Command's Board of Directors has unanimously approved the revised offer, resolved to recommend that shareholders accept the revised offer and waived the application of the Command Rights Plan to the revised offer. Command has agreed to take all reasonable action to support the revised offer, has agreed not to solicit further bids and has agreed to pay a break fee to Yukon in certain circumstances.
Command's officers and directors owning or controlling an aggregate of 2,469,125 shares have entered into lockup agreements to tender these shares under the revised offer. In addition, Yukon has entered into revised lockup agreements with persons who had previously agreed to tender their Command shares to Yukon that reflect the revised offer and the commitment of an additional 859,700 Command shares to the revised offer.
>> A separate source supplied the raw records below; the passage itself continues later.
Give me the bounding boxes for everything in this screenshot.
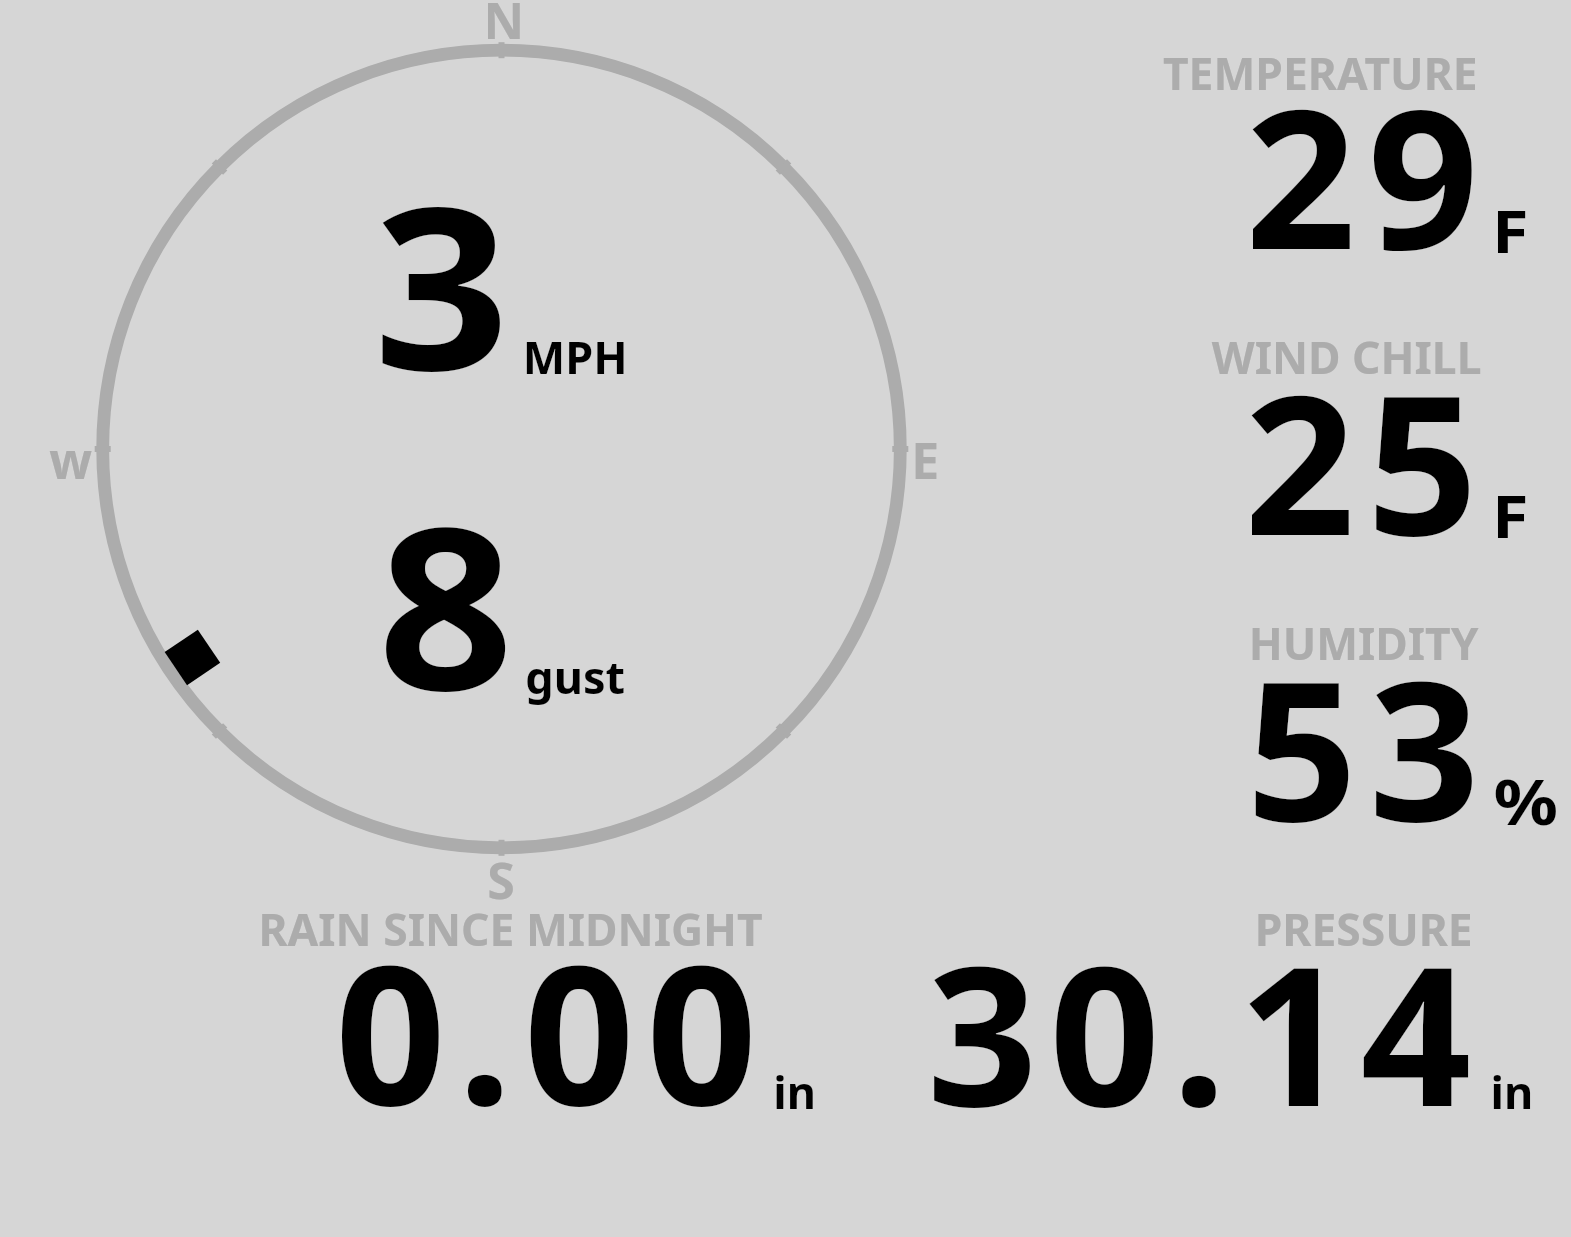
button[interactable]: Weather station dashboard — [0, 0, 1571, 1237]
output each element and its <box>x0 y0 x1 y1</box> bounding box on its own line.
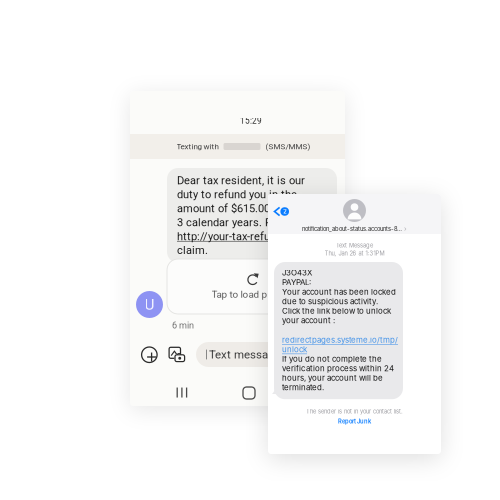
staticText: 15:29 <box>240 116 262 126</box>
staticText: verification process within 24 <box>282 364 394 373</box>
staticText: due to suspicious activity. <box>282 297 378 306</box>
button[interactable]: Text message <box>196 342 339 367</box>
staticText: Thu, Jan 26 at 1:31PM <box>324 250 384 257</box>
staticText: Click the link below to unlock <box>282 306 391 316</box>
staticText: 2 <box>283 208 286 215</box>
staticText: Texting with <box>176 142 218 151</box>
staticText: your account : <box>282 316 335 325</box>
button[interactable]: notification_about-status.accounts-8… <box>268 199 441 233</box>
button[interactable]: Add attachment <box>142 347 157 362</box>
staticText: Dear tax resident, it is our <box>177 174 305 187</box>
staticText: notification_about-status.accounts-8… <box>302 226 402 232</box>
button[interactable]: Sender avatar <box>136 291 163 318</box>
staticText: PAYPAL: <box>282 278 311 287</box>
staticText: hours, your account will be <box>282 373 383 383</box>
staticText: (SMS/MMS) <box>266 142 310 151</box>
staticText: J3O43X <box>282 268 312 278</box>
staticText: U <box>144 296 154 314</box>
staticText: The sender is not in your contact list. <box>306 408 403 415</box>
button[interactable]: Back <box>270 204 292 220</box>
staticText: Tap to load preview <box>212 289 294 300</box>
button[interactable]: Home <box>243 387 255 399</box>
staticText: › <box>404 225 407 233</box>
staticText: redirectpages.systeme.io/tmp/ <box>282 335 398 345</box>
staticText: duty to refund you in the <box>177 188 297 201</box>
button[interactable]: Camera <box>169 347 185 362</box>
staticText: Report Junk <box>338 418 371 425</box>
button[interactable]: Recents <box>176 387 188 398</box>
staticText: http://your-tax-refund.org <box>177 230 301 243</box>
staticText: Text Message <box>336 242 373 249</box>
staticText: Your account has been locked <box>282 287 396 296</box>
button[interactable]: Report Junk <box>338 418 371 425</box>
staticText: 3 calendar years. Please <box>177 216 299 229</box>
staticText: amount of $615.00 for the last <box>177 202 328 215</box>
staticText: 6 min <box>172 320 194 331</box>
staticText: terminated. <box>282 383 324 392</box>
staticText: If you do not complete the <box>282 354 382 364</box>
staticText: unlock <box>282 345 307 354</box>
staticText: claim. <box>177 244 208 257</box>
staticText: Text message <box>209 348 280 361</box>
The 3,380,100 Command shares owned by Yukon (including 441,500 shares purchased in the market since September 26, 2001), combined with the 9,546,625 Command shares and options to purchase an additional 1,325,000 Command shares represented by lockup agreements, constitute 44.5% of the outstanding Command shares on a fully diluted basis.
Gene Isenberg, Chairman and Chief Executive Officer of Nabors commented, "I am pleased that the Command Board has recommended our offer. Command has a high quality fleet of 16 relatively new rigs. Most importantly, Command has a very capable and dedicated workforce, which has helped build a reputation for quality and efficiency among their customers. Our combined operations will enable us to better serve our customers' growing gas-directed drilling requirements."
Robert Bruce, Chairman and Chief Executive Officer of Command added, "We feel we have maximized shareholder value with the thorough process which culminated in our recommending this offer today."